Scientists have moved a step closer to the goal of creating stem cells perfectly matched to a patient's DNA in order to treat diseases, they announced on Thursday, creating patient-specific cell lines out of the skin cells of two adult men.
The advance, described online in the journal Cell Stem Cell, is the first time researchers have achieved "therapeutic cloning" of adults. Technically called somatic-cell nuclear transfer, therapeutic cloning means producing embryonic cells genetically identical to a donor, usually for the purpose of using those cells to treat disease.
But nuclear transfer is also the first step in reproductive cloning, or producing a genetic duplicate of someone - a technique that has sparked controversy since the 1997 announcement that it was used to create Dolly, the clone of a ewe. In 2005, the United Nations called on countries to ban it, and the United States prohibits the use of federal funds for either reproductive or therapeutic cloning.
The new study was funded by a foundation and the South Korean government.
If confirmed by other labs, it could prove significant because many illnesses that might one day be treated with stem cells, such as heart failure and vision loss, primarily affect adults. Patient-specific stem cells would have to be created from older cells, not infant or fetal ones. That now looks possible, though far from easy: Out of 39 tries, the scientists created stem cells only once for each donor.
Outside experts had different views of the study, which was led by Young Gie Chung of the Research Institute for Stem Cell Research at CHA Health Systems in Los Angeles.
Stem cell biologist George Daley of the Harvard Stem Cell Institute called it "an incremental advance" and "not earth-shattering."
Reproductive biologist Shoukhrat Mitalipov of Oregon Health and Science University, who developed the technique the CHA team adapted, was more positive. "The advance here is showing that (nuclear transfer) looks like it will work with people of all ages," he said in an interview.
A year ago, Mitalipov led the team that used nuclear transfer of fetal and infant DNA to produce stem cells, the first time that had been accomplished in humans of any age.
In therapeutic cloning, scientists use a zap of electricity to fuse a grown cell, usually a skin cell, with an ovum whose own DNA has been removed. The egg divides and multiplies, and within five or six days it develops into an embryo shaped like a hollow sphere.
The interior cells are "pluripotent" stem cells, which have the potential to develop into any kind of human cell.
If the embryo were implanted in a uterus, it could develop into a clone of the DNA donor, which is how Dolly was created. "Without regulations in place, such embryos could also be used for human reproductive cloning, although this would be unsafe and grossly unethical," said Dr Robert Lanza, chief scientist of Massachusetts-based biotech Advanced Cell Technology and a co-author of the new study.
The goal is to grow these embryonic stem cells in lab dishes and coax them to turn into specialized cells for therapeutic use against an illness the DNA donor has, such as Parkinson's disease, heart disease, multiple sclerosis or type-1 diabetes. Because the cells are genetically identical to the donor's, they would not be rejected by the immune system.
Despite more than 15 years of trying, scientists' single success at producing human stem cells through this cloning technique came a year ago. Mitalipov's team at Oregon had fused fetal and infant cells with donated eggs whose DNA had been removed and got them to develop into about 150-cell embryos.
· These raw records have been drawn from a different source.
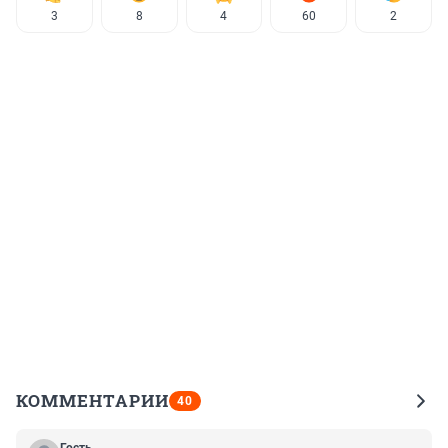
3
8
4
60
2
КОММЕНТАРИИ
40
Гость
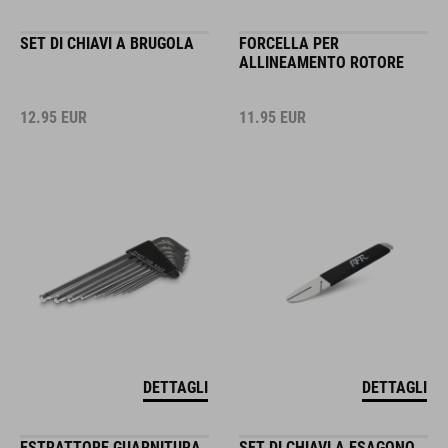
SET DI CHIAVI A BRUGOLA
FORCELLA PER
ALLINEAMENTO ROTORE
12.95
EUR
11.95
EUR
DETTAGLI
DETTAGLI
ESTRATTORE GUARNITURA
SET DI CHIAVI A ESAGONO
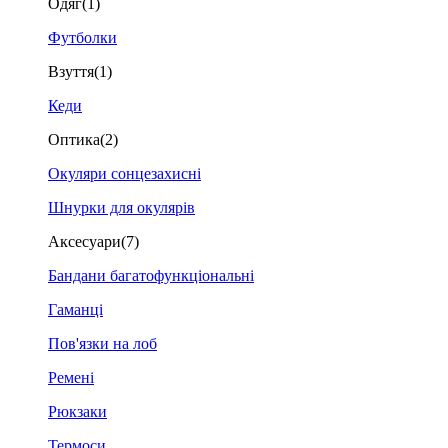
Одяг
(1)
Футболки
Взуття
(1)
Кеди
Оптика
(2)
Окуляри сонцезахисні
Шнурки для окулярів
Аксесуари
(7)
Бандани багатофункціональні
Гаманці
Пов'язки на лоб
Ремені
Рюкзаки
Термоси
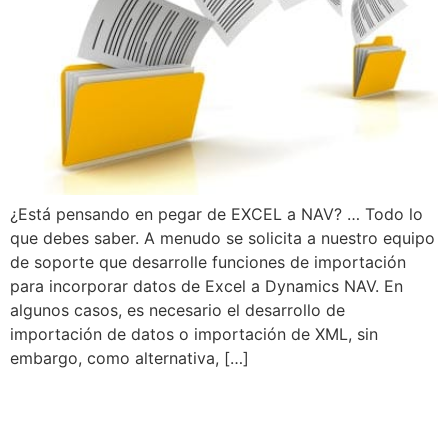
¿Está pensando en pegar de EXCEL a NAV? … Todo lo
que debes saber. A menudo se solicita a nuestro equipo
de soporte que desarrolle funciones de importación
para incorporar datos de Excel a Dynamics NAV. En
algunos casos, es necesario el desarrollo de
importación de datos o importación de XML, sin
embargo, como alternativa, […]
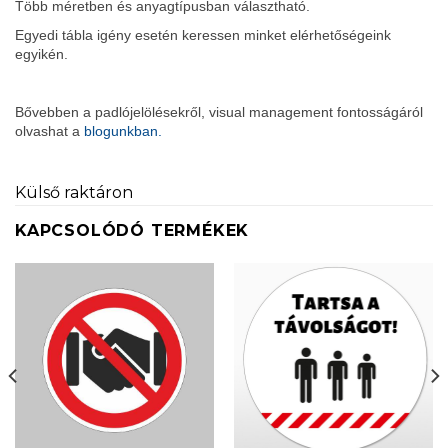
Több méretben és anyagtípusban választható.
Egyedi tábla igény esetén keressen minket elérhetőségeink
egyikén.
Bővebben a padlójelölésekről, visual management fontosságáról
olvashat a
blogunkban.
Külső raktáron
KAPCSOLÓDÓ TERMÉKEK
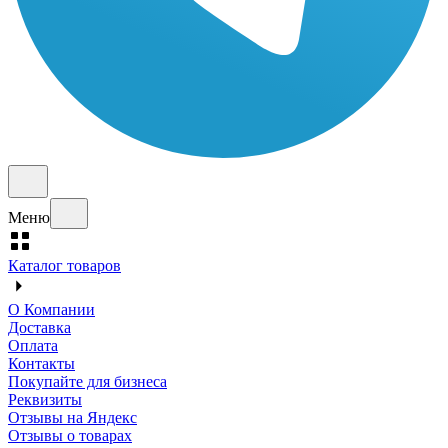
Меню
Каталог товаров
О Компании
Доставка
Оплата
Контакты
Покупайте для бизнеса
Реквизиты
Отзывы на Яндекс
Отзывы о товарах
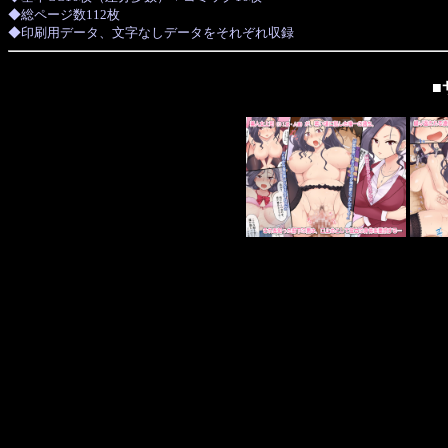
◆総ページ数112枚
◆印刷用データ、文字なしデータをそれぞれ収録
■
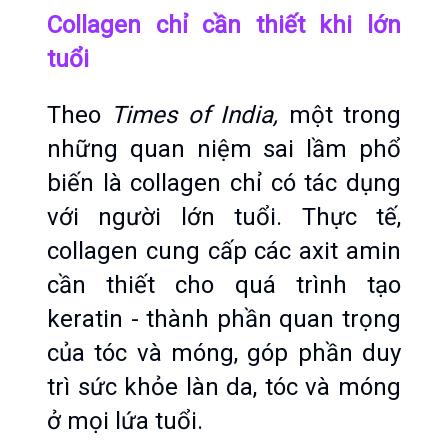
Collagen chỉ cần thiết khi lớn 
tuổi
Theo 
Times of India, 
một trong 
những quan niệm sai lầm phổ 
biến là collagen chỉ có tác dụng 
với người lớn tuổi. Thực tế, 
collagen cung cấp các axit amin 
cần thiết cho quá trình tạo 
keratin - thành phần quan trọng 
của tóc và móng, góp phần duy 
trì sức khỏe làn da, tóc và móng 
ở mọi lứa tuổi.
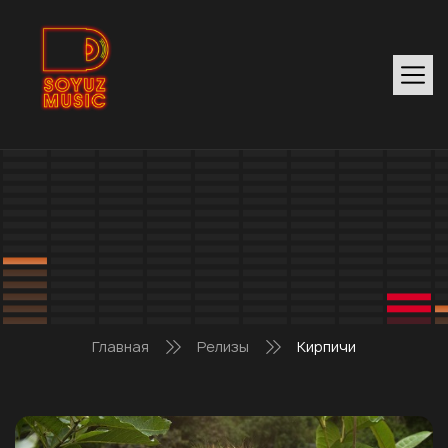
Главная
Релизы
Кирпичи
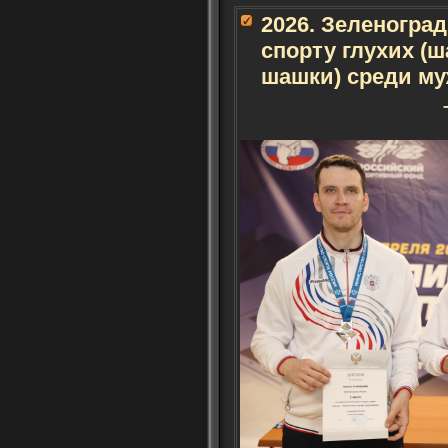
2026. Зеленогра
спорту глухих (
шашки) среди му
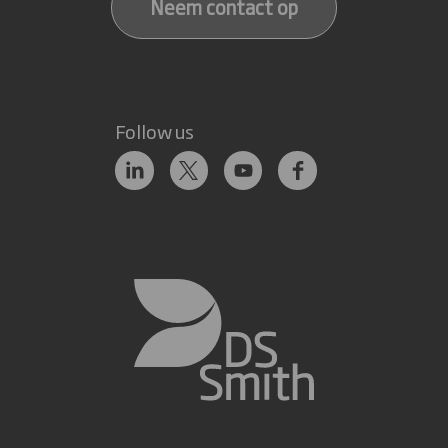
Neem contact op
Follow us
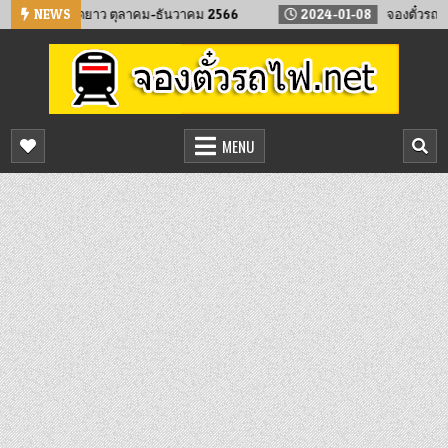
Skip
 ในวันหยุดยาว ตุลาคม-ธันวาคม 2566
NEWS
2024-01-08
จองตั๋วรถไฟล่วงห
to
content
จองตั๋วรถไฟออนไลน์
จองตั๋วรถไฟล่วงหน้า จองได้ 24 ชั่วโมง
MENU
One key to Mitalipov's success was letting the engineered eggs rest for 30 minutes before zapping them to start dividing.
Chung and his colleagues waited two hours before triggering the egg to start dividing, which Lanza believes was a key to their success: "It gives you time for the massive amount of genetic reprogramming required" to turn back the calendar on adult DNA so that it can direct the development of an embryo, he said in an interview.
It worked: They generated two healthy embryos, one from each adult donor, aged 35 and 75.
If each stem-cell line has to be created from scratch for each patient, the low success and expected high costs means that "only a few wealthy old men could do it," said Lanza. A big barrier to producing patient-specific stem-cell lines for tens of millions of people this way is that few women want to donate eggs, a sometimes painful process.
But it may not be necessary to make a unique cell line for each patient. Many people have genetically similar immune systems, Lanza said, so just "100 human embryonic stem cell lines would generate a complete match for over half the (U.S.) population," he said.